Wie wird mit der Neufassung des § 5 des Verordnungsentwurfs sichergestellt, dass alle Sportanlagen – also nicht nur die vor dem Jahr 1991 errichteten – nach erstmaliger Errichtung einen Standortschutz erhalten?

13

Was ist unter dem Begriff „Nutzungsänderung“ im Anhang 1, erster Spiegelstrich, zu verstehen?

14

Inwieweit trifft die Einschätzung zu, dass die Einführung einer Irrelevanzklausel nur dann positiv zu bewerten ist, wenn sie nicht an die Stelle des Altanlagenbonus tritt und dessen Anwendung nicht unterläuft?

15

Mit welcher Begründung wurde die Forderung nach Gleichstellung spielender Kinder auf Sportplätzen mit denen auf Spielplätzen bislang nicht aufgegriffen?

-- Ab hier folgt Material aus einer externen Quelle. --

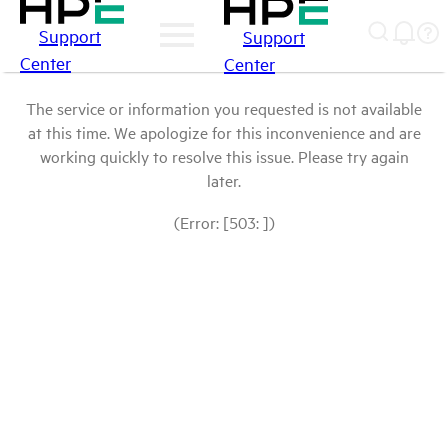
Support
Support
Center
Center
The service or information you requested is not available
at this time. We apologize for this inconvenience and are
working quickly to resolve this issue. Please try again
later.
(Error: [503: ])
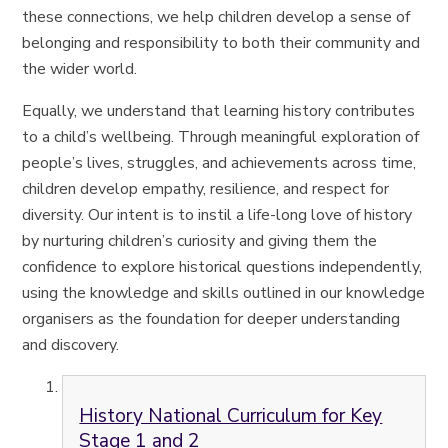
these connections, we help children develop a sense of
belonging and responsibility to both their community and
the wider world.
Equally, we understand that learning history contributes
to a child’s wellbeing. Through meaningful exploration of
people’s lives, struggles, and achievements across time,
children develop empathy, resilience, and respect for
diversity. Our intent is to instil a life-long love of history
by nurturing children’s curiosity and giving them the
confidence to explore historical questions independently,
using the knowledge and skills outlined in our knowledge
organisers as the foundation for deeper understanding
and discovery.
History National Curriculum for Key
Stage 1 and 2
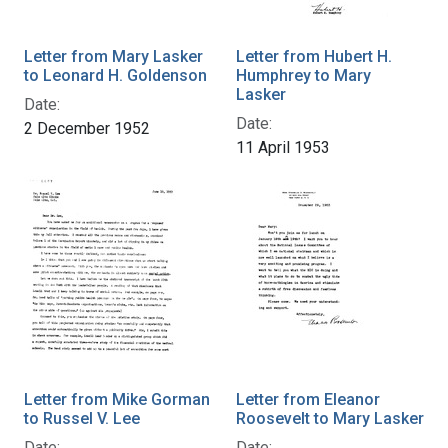
Letter from Mary Lasker
Letter from Hubert H.
to Leonard H. Goldenson
Humphrey to Mary
Lasker
Date:
Date:
2 December 1952
11 April 1953
Letter from Mike Gorman
Letter from Eleanor
to Russel V. Lee
Roosevelt to Mary Lasker
Date:
Date:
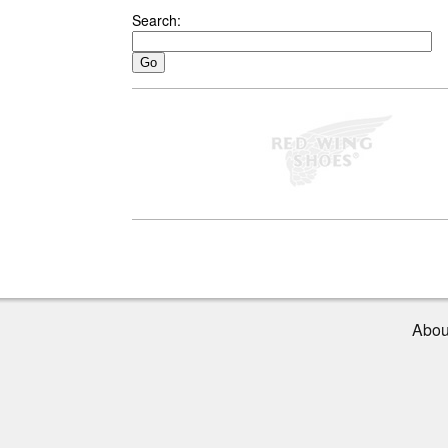
Search:
Abou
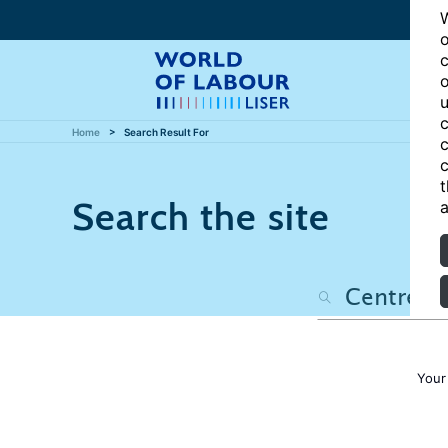
W
o
c
o
u
c
Home
Search Result For
c
c
t
Search the site
a
Your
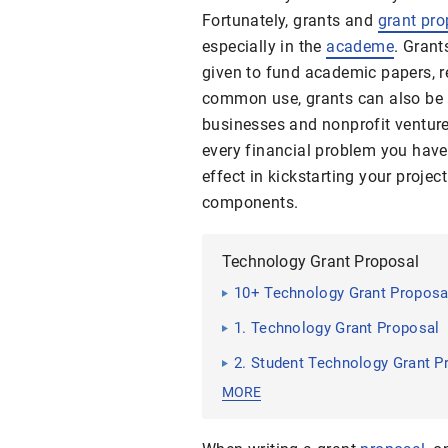
Fortunately, grants and
grant pro
especially in the
academe
. Grant
given to fund academic papers, re
common use, grants can also be
businesses and nonprofit venture
every financial problem you have
effect in kickstarting your project
components.
Technology Grant Proposal
10+ Technology Grant Propos
1. Technology Grant Proposal
2. Student Technology Grant P
MORE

Ist es beabsichtigt, eine diesbezügliche Änderung auf den Weg zu bringen, und wenn ja, wann?

Wenn nein, warum nicht?

16

Mit welcher Begründung ist man nicht den vom DOSB, dem DFB und der SMK vorgeschlagenen Anpassungen in § 2 Absatz 5 des Verordnungsentwurfs, Verlegung der Nachtzeit von 23.00 bis 7.00 Uhr gefolgt?

17

Mit welcher Begründung wurde die von DOSB, DFB und SMK vorgeschlagene Streichung der nachmittäglichen Ruhezeit (13.00 Uhr bis 15.00 Uhr) an Sonn- und Feiertagen nicht in § 2 Absatz 5 des Verordnungsentwurfs umgesetzt?

18

Welche Konsequenzen hat die im Rahmen einer „Neubauoffensive“ des BMUB beabsichtigte Ausweisung eines neuen Gebietstyps „urbane Gebiete“, in denen Mischnutzungen durch schwächere Lärmschutzvorgaben gefördert werden sollen, auf die SALVO?

19

In welcher Weise und mit welchem Ergebnis erfolgte die im Sportausschuss des Deutschen Bundestages vom 14. Januar 2015 durch das BMUB angekündigte Prüfung der Frage, wo der Lärm gemessen wird?

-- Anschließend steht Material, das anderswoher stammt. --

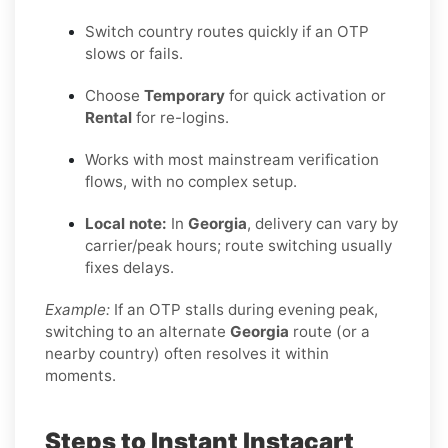
Switch country routes quickly if an OTP
slows or fails.
Choose
Temporary
for quick activation or
Rental
for re-logins.
Works with most mainstream verification
flows, with no complex setup.
Local note:
In
Georgia
, delivery can vary by
carrier/peak hours; route switching usually
fixes delays.
Example:
If an OTP stalls during evening peak,
switching to an alternate
Georgia
route (or a
nearby country) often resolves it within
moments.
Steps to Instant Instacart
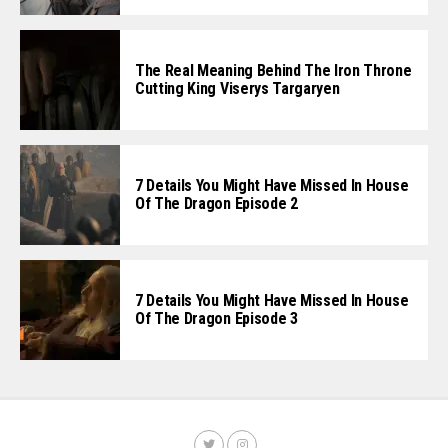
The Real Meaning Behind The Iron Throne
Cutting King Viserys Targaryen
7 Details You Might Have Missed In House
Of The Dragon Episode 2
7 Details You Might Have Missed In House
Of The Dragon Episode 3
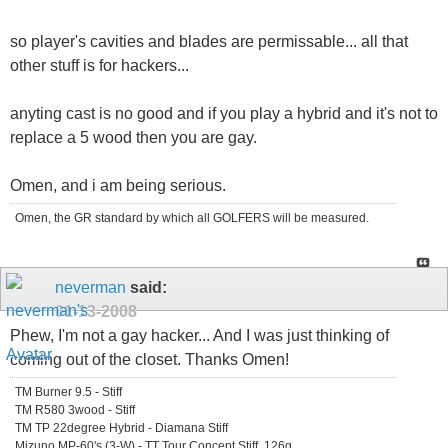
so player's cavities and blades are permissable... all that
other stuff is for hackers...
anyting cast is no good and if you play a hybrid and it's not to
replace a 5 wood then you are gay.
Omen, and i am being serious.
Omen, the GR standard by which all GOLFERS will be measured.
neverman
said:
01-13-2008
Phew, I'm not a gay hacker... And I was just thinking of
coming out of the closet. Thanks Omen!
TM Burner 9.5 - Stiff
TM R580 3wood - Stiff
TM TP 22degree Hybrid - Diamana Stiff
Mizuno MP-60's (3-W) - TT Tour Concept Stiff, 126g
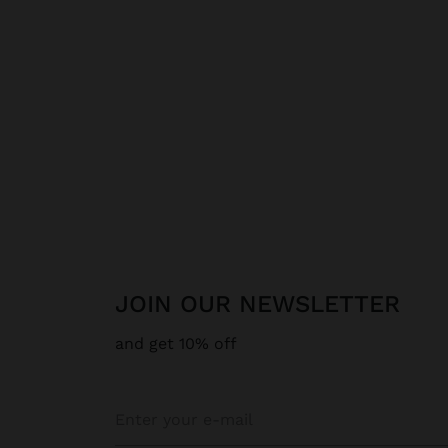
JOIN OUR NEWSLETTER
and get 10% off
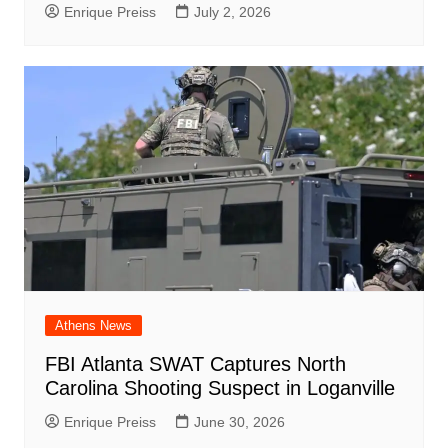
Enrique Preiss
July 2, 2026
Athens News
FBI Atlanta SWAT Captures North
Carolina Shooting Suspect in Loganville
Enrique Preiss
June 30, 2026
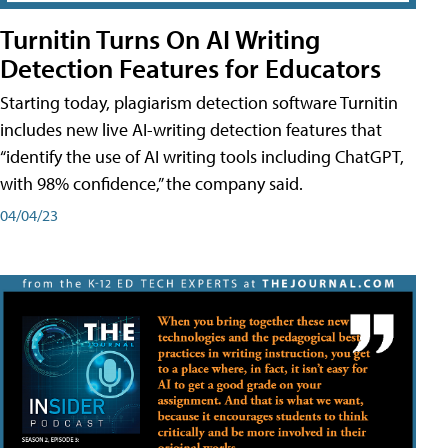
Turnitin Turns On AI Writing
Detection Features for Educators
Starting today, plagiarism detection software Turnitin
includes new live AI-writing detection features that
“identify the use of AI writing tools including ChatGPT,
with 98% confidence,” the company said.
04/04/23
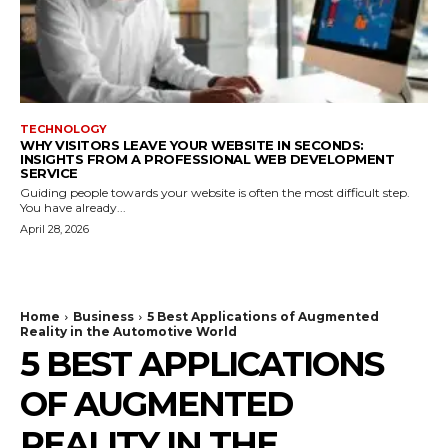
TECHNOLOGY
WHY VISITORS LEAVE YOUR WEBSITE IN SECONDS:
INSIGHTS FROM A PROFESSIONAL WEB DEVELOPMENT
SERVICE
Guiding people towards your website is often the most difficult step.
You have already...
April 28, 2026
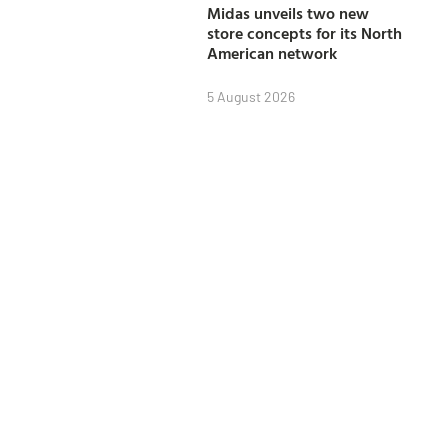
Midas unveils two new
store concepts for its North
American network
5 August 2026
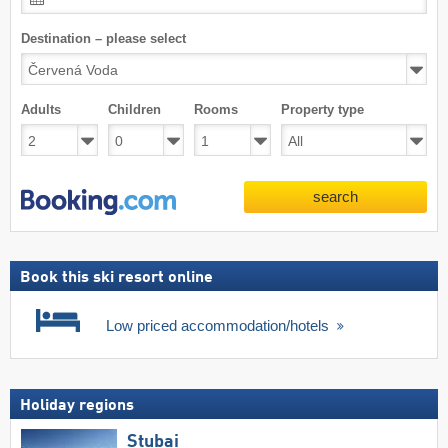
Destination – please select
Adults
Children
Rooms
Property type
search
Book this ski resort online
Low priced accommodation/hotels
Holiday regions
Stubai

Wer führte die Prüfung durch?

20

Wird bei der Einschätzung des Lärmimmissionspegels von Sportanlagen gemessen, oder erfolgt eine Berechnung entsprechend der Lärmkartierung von Verkehrswegen?

Falls gerechnet wird, welche Annahmen werden der Berechnung zugrunde gelegt?

Falls gemessen wird, gibt es standardisierte Messverfahren zur Lärmmessung für Sportanlagen, und welche sind dies?